Students Criticize Iowa's Response to Alleged Hate Crime

May 5, 2016

While police investigate an apparent hate crime against a black University of Iowa student who was severely beaten near campus Saturday night, university officials are working to explain how more than three days passed between the attack and the institution’s response.

The university first released a statement on Twitter early Wednesday, responding to concerned students using the hashtag #ExplainIowa. Iowa officials said they did not learn of the attack until Tuesday, when they were contacted by a television news station in Chicago, where the student’s family lives. “We are deeply disturbed by the incident and concerned for the student,” the university tweeted.
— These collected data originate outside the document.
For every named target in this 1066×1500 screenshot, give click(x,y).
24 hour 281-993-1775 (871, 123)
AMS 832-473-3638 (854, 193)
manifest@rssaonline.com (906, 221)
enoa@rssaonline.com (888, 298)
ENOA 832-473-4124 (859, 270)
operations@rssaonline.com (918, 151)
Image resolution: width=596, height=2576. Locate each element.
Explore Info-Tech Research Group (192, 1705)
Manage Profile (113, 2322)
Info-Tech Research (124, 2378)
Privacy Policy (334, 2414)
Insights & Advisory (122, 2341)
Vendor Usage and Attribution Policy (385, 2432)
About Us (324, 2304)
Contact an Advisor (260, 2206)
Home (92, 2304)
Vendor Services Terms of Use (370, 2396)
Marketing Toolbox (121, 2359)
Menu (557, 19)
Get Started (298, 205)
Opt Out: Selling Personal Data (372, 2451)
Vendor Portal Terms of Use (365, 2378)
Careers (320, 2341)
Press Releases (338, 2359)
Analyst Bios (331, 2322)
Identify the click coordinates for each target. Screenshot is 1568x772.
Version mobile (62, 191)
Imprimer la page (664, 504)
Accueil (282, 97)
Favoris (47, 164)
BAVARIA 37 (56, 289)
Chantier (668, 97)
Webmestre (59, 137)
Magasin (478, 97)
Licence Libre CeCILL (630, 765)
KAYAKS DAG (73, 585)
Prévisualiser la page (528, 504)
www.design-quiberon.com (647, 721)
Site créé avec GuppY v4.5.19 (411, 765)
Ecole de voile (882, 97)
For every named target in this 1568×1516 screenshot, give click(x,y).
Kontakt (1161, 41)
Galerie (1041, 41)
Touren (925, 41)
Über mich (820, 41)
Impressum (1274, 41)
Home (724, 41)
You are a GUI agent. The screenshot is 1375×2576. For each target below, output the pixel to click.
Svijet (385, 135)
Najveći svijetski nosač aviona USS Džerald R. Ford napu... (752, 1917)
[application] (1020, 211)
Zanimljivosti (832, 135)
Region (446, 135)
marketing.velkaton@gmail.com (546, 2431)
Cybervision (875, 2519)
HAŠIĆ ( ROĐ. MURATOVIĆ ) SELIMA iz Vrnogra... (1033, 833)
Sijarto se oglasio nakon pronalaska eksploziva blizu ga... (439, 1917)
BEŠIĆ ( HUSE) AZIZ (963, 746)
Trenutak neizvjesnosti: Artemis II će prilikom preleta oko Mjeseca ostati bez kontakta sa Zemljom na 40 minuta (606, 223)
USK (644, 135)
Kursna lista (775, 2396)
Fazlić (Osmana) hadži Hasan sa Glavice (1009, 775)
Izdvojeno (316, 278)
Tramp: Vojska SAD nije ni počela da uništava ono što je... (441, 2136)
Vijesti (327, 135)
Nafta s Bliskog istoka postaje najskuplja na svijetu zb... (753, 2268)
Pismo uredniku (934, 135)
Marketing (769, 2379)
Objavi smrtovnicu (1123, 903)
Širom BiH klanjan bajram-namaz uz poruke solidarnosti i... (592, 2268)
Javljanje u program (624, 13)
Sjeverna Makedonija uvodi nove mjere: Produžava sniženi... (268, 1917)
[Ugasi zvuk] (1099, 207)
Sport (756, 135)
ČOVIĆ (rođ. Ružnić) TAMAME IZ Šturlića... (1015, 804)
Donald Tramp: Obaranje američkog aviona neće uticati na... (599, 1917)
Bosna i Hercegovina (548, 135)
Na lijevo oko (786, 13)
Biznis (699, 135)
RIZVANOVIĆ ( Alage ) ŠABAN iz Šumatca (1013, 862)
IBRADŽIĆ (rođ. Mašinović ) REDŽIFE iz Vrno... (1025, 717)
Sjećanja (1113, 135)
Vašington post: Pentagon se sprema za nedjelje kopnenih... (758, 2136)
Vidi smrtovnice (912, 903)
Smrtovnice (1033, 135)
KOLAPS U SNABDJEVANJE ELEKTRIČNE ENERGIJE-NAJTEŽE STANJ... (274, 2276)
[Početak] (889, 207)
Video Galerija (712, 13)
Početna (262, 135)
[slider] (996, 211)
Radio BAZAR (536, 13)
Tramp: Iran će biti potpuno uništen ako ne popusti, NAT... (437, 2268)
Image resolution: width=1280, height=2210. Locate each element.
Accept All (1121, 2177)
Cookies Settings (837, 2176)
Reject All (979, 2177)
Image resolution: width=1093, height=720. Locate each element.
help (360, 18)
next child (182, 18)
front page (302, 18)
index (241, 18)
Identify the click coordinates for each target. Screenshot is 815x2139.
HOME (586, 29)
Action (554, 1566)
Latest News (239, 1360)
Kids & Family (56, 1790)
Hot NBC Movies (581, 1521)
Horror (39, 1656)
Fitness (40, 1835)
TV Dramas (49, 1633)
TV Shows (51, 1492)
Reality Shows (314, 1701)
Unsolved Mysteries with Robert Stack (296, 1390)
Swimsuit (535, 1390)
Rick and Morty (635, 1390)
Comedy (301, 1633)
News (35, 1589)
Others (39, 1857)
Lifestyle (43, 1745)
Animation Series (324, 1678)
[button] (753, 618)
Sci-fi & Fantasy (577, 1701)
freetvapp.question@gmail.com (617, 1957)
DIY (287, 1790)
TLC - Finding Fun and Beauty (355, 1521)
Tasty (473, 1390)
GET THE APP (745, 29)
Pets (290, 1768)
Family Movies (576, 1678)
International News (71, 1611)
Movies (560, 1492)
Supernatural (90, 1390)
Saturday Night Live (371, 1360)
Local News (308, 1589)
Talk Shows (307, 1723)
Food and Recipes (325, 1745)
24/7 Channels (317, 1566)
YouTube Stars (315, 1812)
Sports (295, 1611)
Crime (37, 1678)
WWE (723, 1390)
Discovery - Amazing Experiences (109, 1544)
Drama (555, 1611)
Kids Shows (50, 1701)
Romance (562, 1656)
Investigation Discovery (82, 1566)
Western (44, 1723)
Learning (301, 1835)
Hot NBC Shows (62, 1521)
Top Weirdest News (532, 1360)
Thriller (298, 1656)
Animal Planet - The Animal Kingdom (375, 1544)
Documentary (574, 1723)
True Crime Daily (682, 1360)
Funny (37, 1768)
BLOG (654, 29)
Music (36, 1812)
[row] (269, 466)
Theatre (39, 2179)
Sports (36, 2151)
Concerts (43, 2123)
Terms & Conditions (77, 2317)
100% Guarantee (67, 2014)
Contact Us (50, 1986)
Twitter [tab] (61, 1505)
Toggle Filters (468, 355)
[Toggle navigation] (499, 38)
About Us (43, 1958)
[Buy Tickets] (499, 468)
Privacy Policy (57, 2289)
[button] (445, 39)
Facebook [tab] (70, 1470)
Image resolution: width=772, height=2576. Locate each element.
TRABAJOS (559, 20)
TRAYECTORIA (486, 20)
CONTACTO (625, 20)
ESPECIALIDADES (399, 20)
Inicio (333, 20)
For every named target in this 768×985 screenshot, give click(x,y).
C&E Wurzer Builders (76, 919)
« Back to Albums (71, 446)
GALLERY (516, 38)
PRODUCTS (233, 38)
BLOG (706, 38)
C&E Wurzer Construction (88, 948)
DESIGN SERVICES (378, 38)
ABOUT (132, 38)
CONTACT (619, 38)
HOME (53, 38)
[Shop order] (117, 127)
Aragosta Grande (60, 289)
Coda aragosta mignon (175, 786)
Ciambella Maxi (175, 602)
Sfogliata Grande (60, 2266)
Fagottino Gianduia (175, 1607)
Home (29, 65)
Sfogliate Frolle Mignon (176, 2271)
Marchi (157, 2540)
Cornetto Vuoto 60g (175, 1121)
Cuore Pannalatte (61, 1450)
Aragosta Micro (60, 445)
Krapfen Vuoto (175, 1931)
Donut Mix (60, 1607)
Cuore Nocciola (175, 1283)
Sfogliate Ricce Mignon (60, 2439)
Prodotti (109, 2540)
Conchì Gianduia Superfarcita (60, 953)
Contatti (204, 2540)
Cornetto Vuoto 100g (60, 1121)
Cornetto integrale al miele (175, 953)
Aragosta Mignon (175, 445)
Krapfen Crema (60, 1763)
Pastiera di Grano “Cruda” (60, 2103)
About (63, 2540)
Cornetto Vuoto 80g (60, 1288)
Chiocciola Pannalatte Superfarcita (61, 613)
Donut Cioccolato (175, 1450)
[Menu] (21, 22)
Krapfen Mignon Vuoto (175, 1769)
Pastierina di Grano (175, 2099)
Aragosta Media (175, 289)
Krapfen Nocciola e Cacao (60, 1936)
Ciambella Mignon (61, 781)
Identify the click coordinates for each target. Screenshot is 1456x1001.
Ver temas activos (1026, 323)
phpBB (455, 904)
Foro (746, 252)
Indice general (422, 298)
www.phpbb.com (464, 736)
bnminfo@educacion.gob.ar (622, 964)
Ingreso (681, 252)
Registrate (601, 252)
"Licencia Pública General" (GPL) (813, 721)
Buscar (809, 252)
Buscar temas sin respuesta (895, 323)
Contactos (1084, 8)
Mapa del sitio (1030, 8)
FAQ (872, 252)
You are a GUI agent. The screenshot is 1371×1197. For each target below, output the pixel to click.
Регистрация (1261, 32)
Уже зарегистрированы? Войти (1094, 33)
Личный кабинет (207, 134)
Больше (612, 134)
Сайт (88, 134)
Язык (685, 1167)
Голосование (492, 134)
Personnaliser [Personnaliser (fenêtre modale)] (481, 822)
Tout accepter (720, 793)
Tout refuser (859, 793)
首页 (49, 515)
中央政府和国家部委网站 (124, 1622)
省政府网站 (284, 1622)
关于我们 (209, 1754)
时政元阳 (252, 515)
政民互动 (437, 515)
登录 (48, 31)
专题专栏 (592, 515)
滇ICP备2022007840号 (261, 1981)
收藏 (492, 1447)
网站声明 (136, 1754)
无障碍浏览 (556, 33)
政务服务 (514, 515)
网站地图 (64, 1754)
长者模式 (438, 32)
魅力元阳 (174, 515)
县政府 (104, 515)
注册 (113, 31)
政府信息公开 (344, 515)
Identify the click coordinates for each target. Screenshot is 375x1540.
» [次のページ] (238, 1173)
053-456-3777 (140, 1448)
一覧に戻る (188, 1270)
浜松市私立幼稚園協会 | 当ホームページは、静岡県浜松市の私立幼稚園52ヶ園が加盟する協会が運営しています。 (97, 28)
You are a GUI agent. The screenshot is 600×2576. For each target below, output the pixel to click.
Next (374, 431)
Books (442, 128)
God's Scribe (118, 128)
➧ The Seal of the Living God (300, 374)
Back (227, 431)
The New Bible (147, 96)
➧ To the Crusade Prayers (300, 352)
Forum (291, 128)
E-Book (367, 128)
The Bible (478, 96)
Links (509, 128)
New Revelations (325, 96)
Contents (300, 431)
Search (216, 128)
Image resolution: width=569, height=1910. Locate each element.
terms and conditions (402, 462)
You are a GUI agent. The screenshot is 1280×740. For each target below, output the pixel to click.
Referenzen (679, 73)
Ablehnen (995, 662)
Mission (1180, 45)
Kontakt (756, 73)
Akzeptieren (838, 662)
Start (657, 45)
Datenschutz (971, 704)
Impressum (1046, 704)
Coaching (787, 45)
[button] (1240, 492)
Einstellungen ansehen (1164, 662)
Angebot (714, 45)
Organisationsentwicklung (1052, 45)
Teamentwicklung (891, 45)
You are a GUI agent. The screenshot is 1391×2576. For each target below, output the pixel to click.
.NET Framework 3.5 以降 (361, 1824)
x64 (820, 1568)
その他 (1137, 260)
The 19-year-old victim told police that he was walking in an alley in downtown Iowa City, across the street from the university’s campus, when three men began punching him and yelling racial slurs. He suffered damage to his eye socket and lost most of his two front teeth. He was released from the hospital Monday evening, at which point he reported the crime to police. Iowa City police said the case is being investigated as a hate crime. The suspects were described as being three college-age white men.

After the university was contacted by ABC7 in Chicago, officials reached out to the local police department for more information and then met with the student and his family Wednesday morning. It was after the meeting -- 84 hours after the incident occurred, 36 hours after the crime was reported to police and 12 hours after the news report aired -- that the university released a campus crime alert about the attack, as required by federal crime-reporting laws.

The delay angered many students on campus, who took to Twitter to ask how a news station in Chicago learned of an alleged hate crime against a student before anyone on campus did. “How many black students must be a victim of a hate crime before an alert is sent out,” one student asked. Tweeted another: “Thanks, Chicago, for letting us know what happened a 10-minute walk from my room.”

Iowa officials originally defended the university's response, noting that an alert was issued as soon as officials learned enough information about the attack following the news station’s report. Later, the university released a more conciliatory statement, saying the victim’s family had actually first contacted campus police to report the incident, but they were directed instead to the Iowa City Police Department because the crime occurred off campus. If Iowa students were involved in the attack, the university added, “they will be subject to disciplinary procedures,” including suspension or expulsion.

“We later learned that the student did visit UI police late Monday night, but because the crime occurred off campus, he was directed to ICPD to file a report,” the university said. “This was intended to prevent the victim from having to share his story multiple times. However, we now recognize this as a failure in current UI protocol and will be working with many campus and community partners, including ICPD, to improve reporting mechanisms for the future.”